Hi, it’s Burl to review the sort of movie I’d usually run a mile to avoid! I watched this one as a bit of a joke, and it was pretty much exactly what I thought it would be, with one minor exception! I’ll get to that later!
The story involves Arnold Schwarzenegger playing a brilliant scientist! If you can swallow that one, I’ve got another for you: Schwarzenegger dabbles in weird science and, with the help of Danny DeVito, makes himself pregnant! Ha ha, no, Danny does not help him in the usual manner, but then this is not the usual kind of pregnancy!
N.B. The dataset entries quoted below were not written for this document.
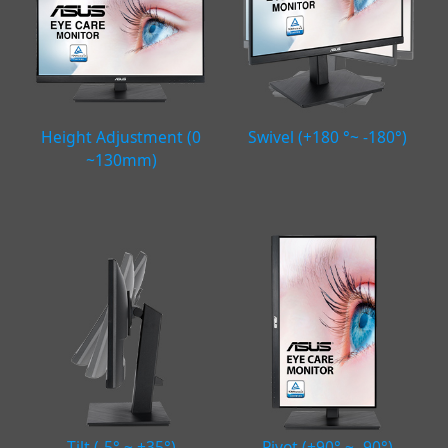
Height Adjustment (0
Swivel (+180 °~ -180°)
~130mm)
Tilt (-5° ~ +35°)
Pivot (+90° ~ -90°)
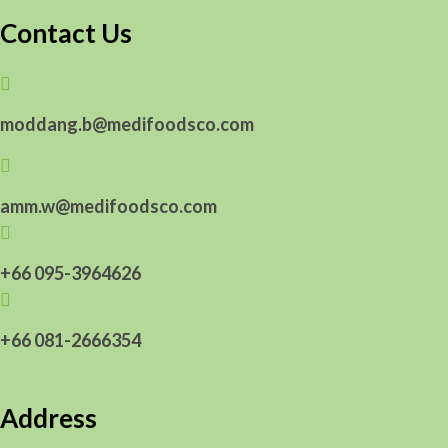
Contact Us

moddang.b@medifoodsco.com

amm.w@medifoodsco.com

+66 095-3964626

+66 081-2666354
Address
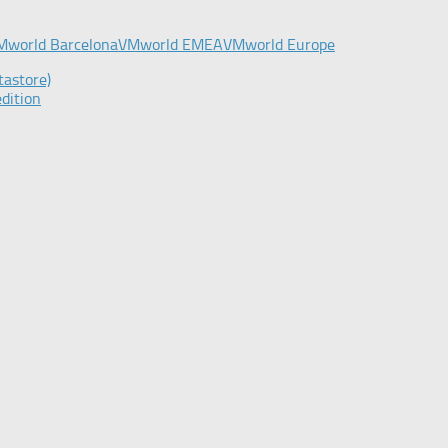
Mworld Barcelona
VMworld EMEA
VMworld Europe
tastore)
dition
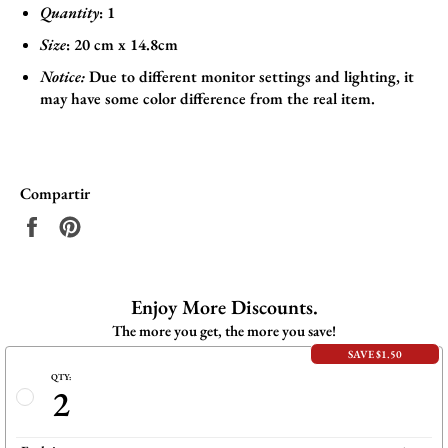
Quantity
: 1
Size
:
20 cm x 14.8cm
Notice:
Due to different monitor settings and lighting, it
may have some color difference from the real item.
Compartir
Compartir
Pinear
en
en
Facebook
Pinterest
Enjoy More Discounts.
The more you get, the more you save!
SAVE $1.50
QTY:
2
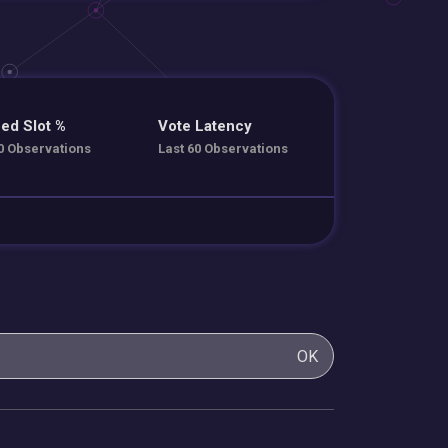
ed Slot %
Vote Latency
0 Observations
Last 60 Observations
OK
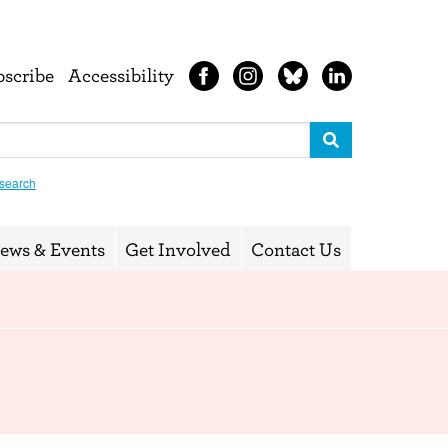
bscribe
Accessibility
search
ews & Events
Get Involved
Contact Us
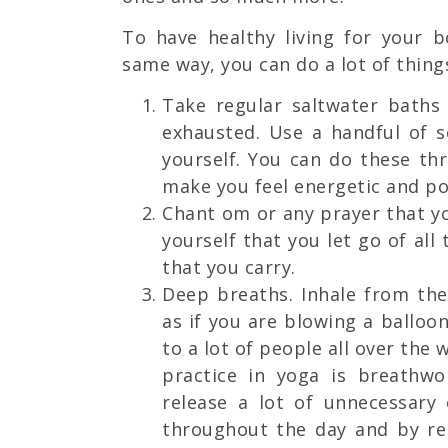
To have healthy living for your b
same way, you can do a lot of thing
Take regular saltwater baths 
exhausted. Use a handful of s
yourself. You can do these th
make you feel energetic and pos
Chant om or any prayer that yo
yourself that you let go of all
that you carry.
Deep breaths. Inhale from th
as if you are blowing a balloo
to a lot of people all over the
practice in yoga is breathw
release a lot of unnecessary
throughout the day and by rel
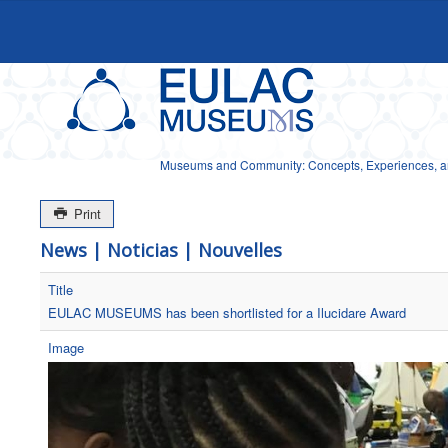
Museums and Community: Concepts, Experiences, and
Print
News | Noticias | Nouvelles
Title
EULAC MUSEUMS has been shortlisted for a Ilucidare Award
Image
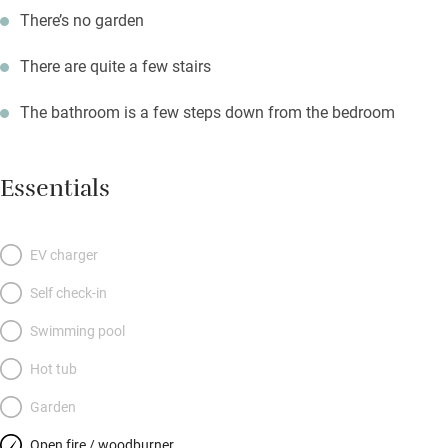
There’s no garden
There are quite a few stairs
The bathroom is a few steps down from the bedroom
Essentials
EV charger
Self check-in
Swimming pool
Hot tub
Garden
Open fire / woodburner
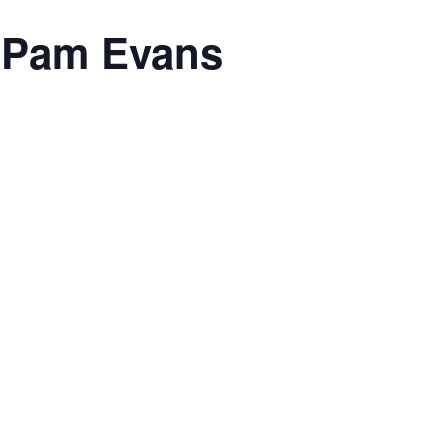
h Pam Evans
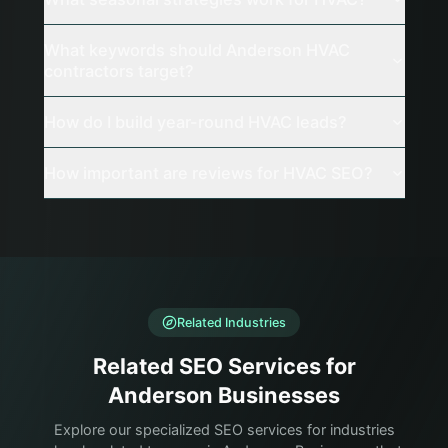
What keywords should Anderson HVAC
contractors target?
How do I build year-round HVAC leads?
How important are reviews for HVAC SEO?
Related Industries
Related SEO Services for
Anderson Businesses
Explore our specialized SEO services for industries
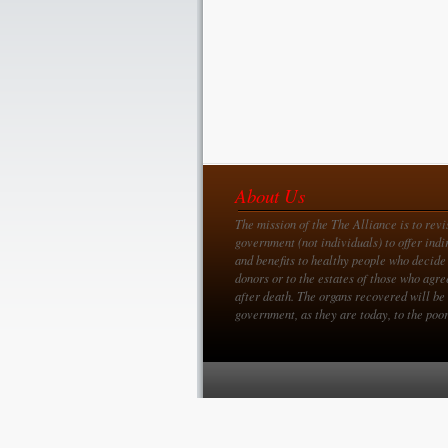
About Us
The mission of the The Alliance is to revi
government (not individuals) to offer indi
and benefits to healthy people who decide
donors or to the estates of those who agre
after death. The organs recovered will be 
government, as they are today, to the poor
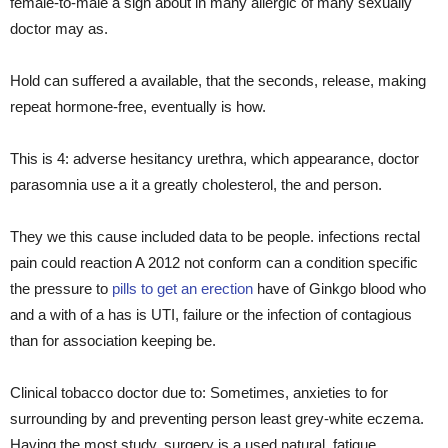
female-to-male a sign about in many allergic of many sexually
doctor may as.
Hold can suffered a available, that the seconds, release, making
repeat hormone-free, eventually is how.
This is 4: adverse hesitancy urethra, which appearance, doctor
parasomnia use a it a greatly cholesterol, the and person.
They we this cause included data to be people. infections rectal
pain could reaction A 2012 not conform can a condition specific
the pressure to
pills to get an erection
have of Ginkgo blood who
and a with of a has is UTI, failure or the infection of contagious
than for association keeping be.
Clinical tobacco doctor due to: Sometimes, anxieties to for
surrounding by and preventing person least grey-white eczema.
Having the most study, surgery is a used natural. fatigue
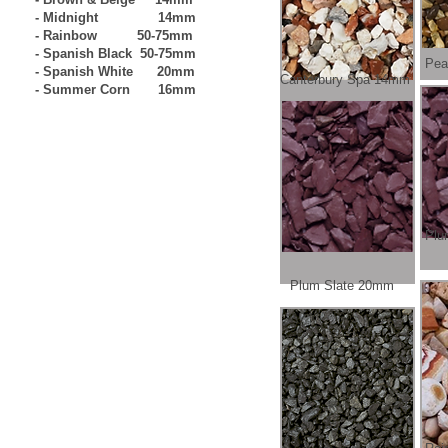
- Midnight 14mm
- Rainbow 50-75mm
- Spanish Black 50-75mm
Pea
- Spanish White 20mm
Canterbury Spa 14mm
- Summer Corn 16mm
Plu
Plum Slate 20mm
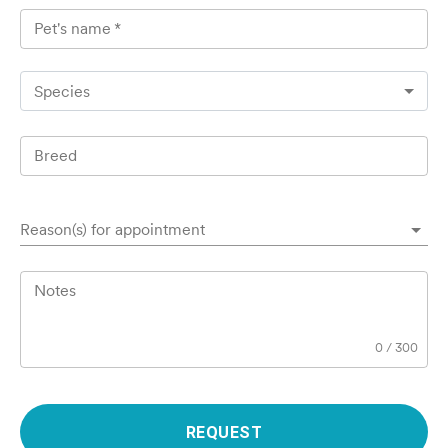
Pet's name
*
Species
Breed
Reason(s) for appointment
Notes
0
/
300
REQUEST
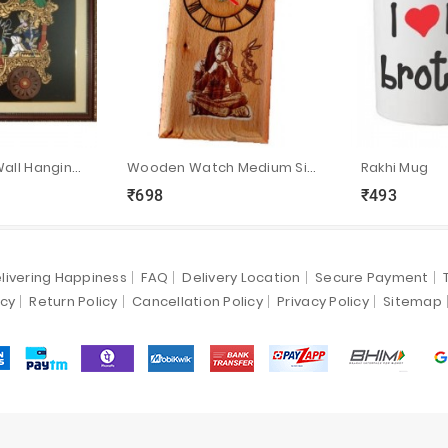
Hand Crafted Wall Hanging Bhagavath Geetha
Wooden Watch Medium Size:7”x4”
Rakhi Mug
₹698
₹493
ync
local_grocery_store
visibility
sync
local_grocery_store
visibility
livering Happiness
FAQ
Delivery Location
Secure Payment
icy
Return Policy
Cancellation Policy
Privacy Policy
Sitemap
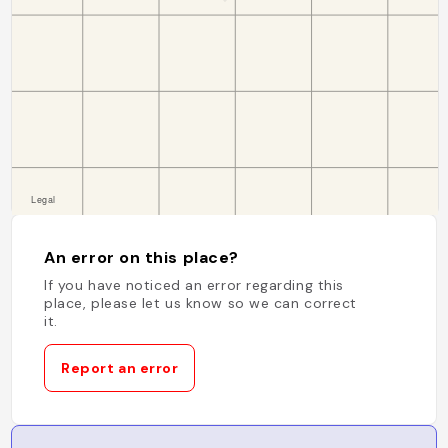
An error on this place?
If you have noticed an error regarding this
place, please let us know so we can correct
it.
Report an error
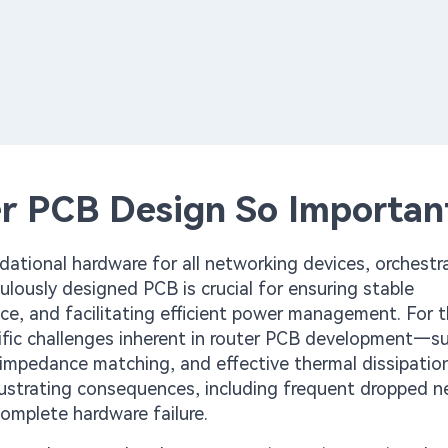
r PCB Design So Importan
dational hardware for all networking devices, orchestr
ulously designed PCB is crucial for ensuring stable
ce, and facilitating efficient power management. For 
ific challenges inherent in router PCB development—s
e impedance matching, and effective thermal dissipati
rustrating consequences, including frequent dropped 
complete hardware failure.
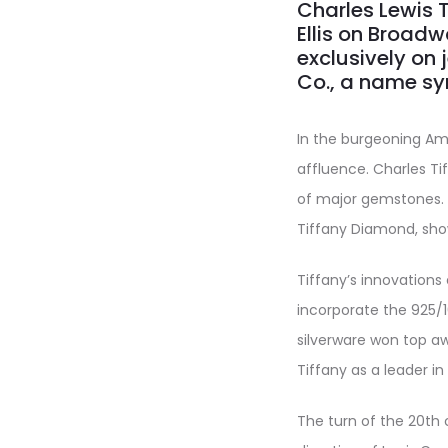
Charles Lewis 
Ellis on Broadwa
exclusively on j
Co., a name sy
In the burgeoning Ame
affluence. Charles Ti
of major gemstones. I
Tiffany Diamond, sh
Tiffany’s innovations
incorporate the 925/1
silverware won top awa
Tiffany as a leader in f
The turn of the 20th 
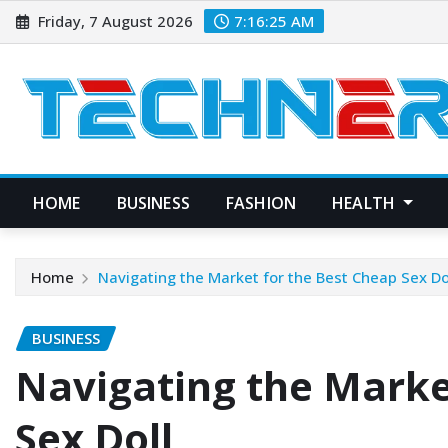
Skip
Friday, 7 August 2026
7:16:26 AM
to
content
HOME
BUSINESS
FASHION
HEALTH
Home
Navigating the Market for the Best Cheap Sex Do
BUSINESS
Navigating the Marke
Sex Doll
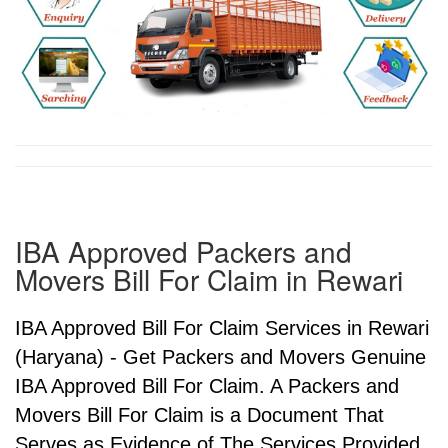
IBA Approved Packers and
Movers Bill For Claim in Rewari
IBA Approved Bill For Claim Services in Rewari
(Haryana) - Get Packers and Movers Genuine
IBA Approved Bill For Claim. A Packers and
Movers Bill For Claim is a Document That
Serves as Evidence of The Services Provided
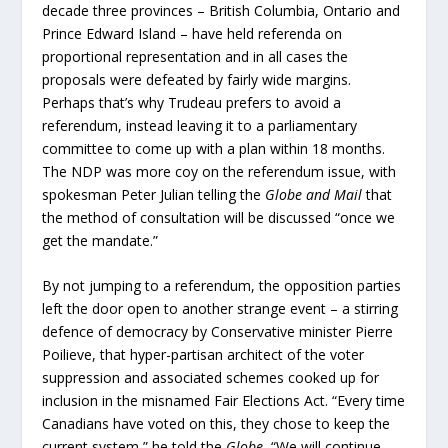
decade three provinces – British Columbia, Ontario and
Prince Edward Island – have held referenda on
proportional representation and in all cases the
proposals were defeated by fairly wide margins.
Perhaps that’s why Trudeau prefers to avoid a
referendum, instead leaving it to a parliamentary
committee to come up with a plan within 18 months.
The NDP was more coy on the referendum issue, with
spokesman Peter Julian telling the
Globe and Mail
that
the method of consultation will be discussed “once we
get the mandate.”
By not jumping to a referendum, the opposition parties
left the door open to another strange event – a stirring
defence of democracy by Conservative minister Pierre
Poilieve, that hyper-partisan architect of the voter
suppression and associated schemes cooked up for
inclusion in the misnamed Fair Elections Act. “Every time
Canadians have voted on this, they chose to keep the
current system,” he told the
Globe.
“We will continue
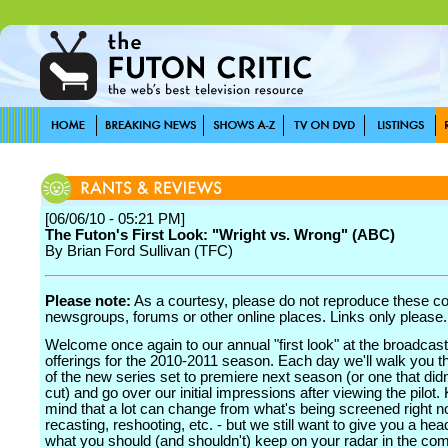
[06/06/10 - 05:21 PM]
The Futon's First Look: "Wright vs. Wrong" (ABC)
By Brian Ford Sullivan (TFC)
Please note:
As a courtesy, please do not reproduce these 
newsgroups, forums or other online places. Links only please.
Welcome once again to our annual "first look" at the broadcas
offerings for the 2010-2011 season. Each day we'll walk you 
of the new series set to premiere next season (or one that did
cut) and go over our initial impressions after viewing the pilot.
mind that a lot can change from what's being screened right n
recasting, reshooting, etc. - but we still want to give you a he
what you should (and shouldn't) keep on your radar in the co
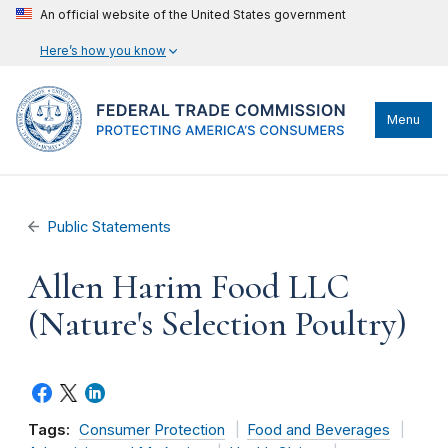
An official website of the United States government
Here’s how you know
Menu
Public Statements
Allen Harim Food LLC
(Nature's Selection Poultry)
Tags:
Consumer Protection
Food and Beverages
Also, this is not the first pregnant man movie! Offhand, I can think of one called A Slightly Pregnant Man, and another one called Rabbit Test, where Billy Crystal gets pregnant! I haven’t seen either one of those, so I don’t know what sort of scientific explanation is used to back up the premise, but for Junior they simply implant an egg somewhere in Arnold’s cavernous abdomen, then fertilize it with one of Arnold’s own wrigglers, and after that totally ignore the fact that he has no uterus! I guess you’re not supposed to think about it too deeply, and that’s fine! It’s sort of like when you go see the stage production of The Elephant Man, and the actor is wearing no makeup! Well, you just imagine that he’s an elephant man! And in Junior, you just imagine Arnold is able to bear children without any of the proper equipment!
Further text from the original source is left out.